Al igual que Sarah, Daniel era un hombre joven, de menos de treinta años, con poca experiencia laboral a las espaldas. Muchos le consideraban un erudito, y no se equivocaban. Mers era inteligente como pocos. Su expediente académico era impresionante, muy por encima de la media habitual, por lo que, tras superar el proceso de selección con excelentes resultados, el joven había recibido una importante oferta de trabajo a la que no había podido negarse.
—Responda lo que responda estoy convencido de que me vas a dar una clase de historia, así que mejor no digo nada —respondió con sorna Owen Atke, el tercer fichaje, y se frotó el mentón mal afeitado con el puño—. ¿No se suponía que alguien vendría a recibirnos?
Pasaron un par de minutos más antes de que un miembro de la organización acudiese a su encuentro. Durante aquel rato, mientras tanto, Sarah paseó la mirada por cuanto le rodeaba, empapándose así de la importante carga simbólica de la nave. "La Pirámide" era una organización que había surgido de las profundidades de la Tierra hacía ya un siglo, y en cada uno de los rincones de su buque insignia se podía percibir el orgullo que aquel recuerdo despertaba en ella. En sus paredes había imágenes de los apasionantes paisajes del planeta madre, recuerdos de sus monumentos y estandartes de las regiones que lo componían. Sarah no conocía demasiado el planeta, pues siendo una niña ella y el resto de su familia habían sido elegidos como nuevos colonos de Marte, pero había visto y leído lo suficiente como para poder reconocer todos los símbolos ahí presentes.

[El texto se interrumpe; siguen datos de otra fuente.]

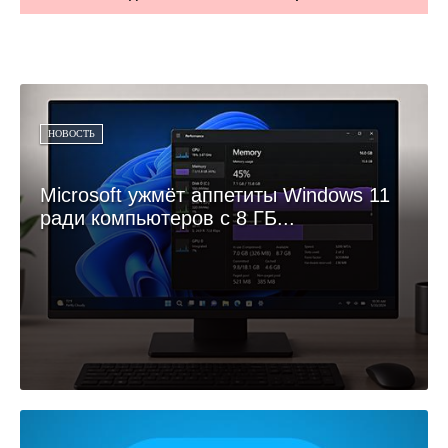
НОВОСТЬ
Microsoft ужмёт аппетиты Windows 11
ради компьютеров с 8 ГБ...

—Ese holograma pertenece al norte de Paneuropa, a la región Ness. Se dice que en el pasado habitaban monstruos en sus lagos —comentó Mers al ver la curiosidad reflejada en la mirada de la joven—. Es una zona muy interesante. Desde el accidente industrial de hace cuatro siglos está totalmente deshabitada. Sus ciudades han sido tomadas por la naturaleza, y los bosques...
—Vosotros tres debéis ser los nuevos —exclamó de repente una mujer de cabello azul uniformada totalmente de blanco y amarillo—. Bienvenidos a "La Pirámide", chicos: mi nombre es Judith Hallow y hoy voy a ser vuestra guía.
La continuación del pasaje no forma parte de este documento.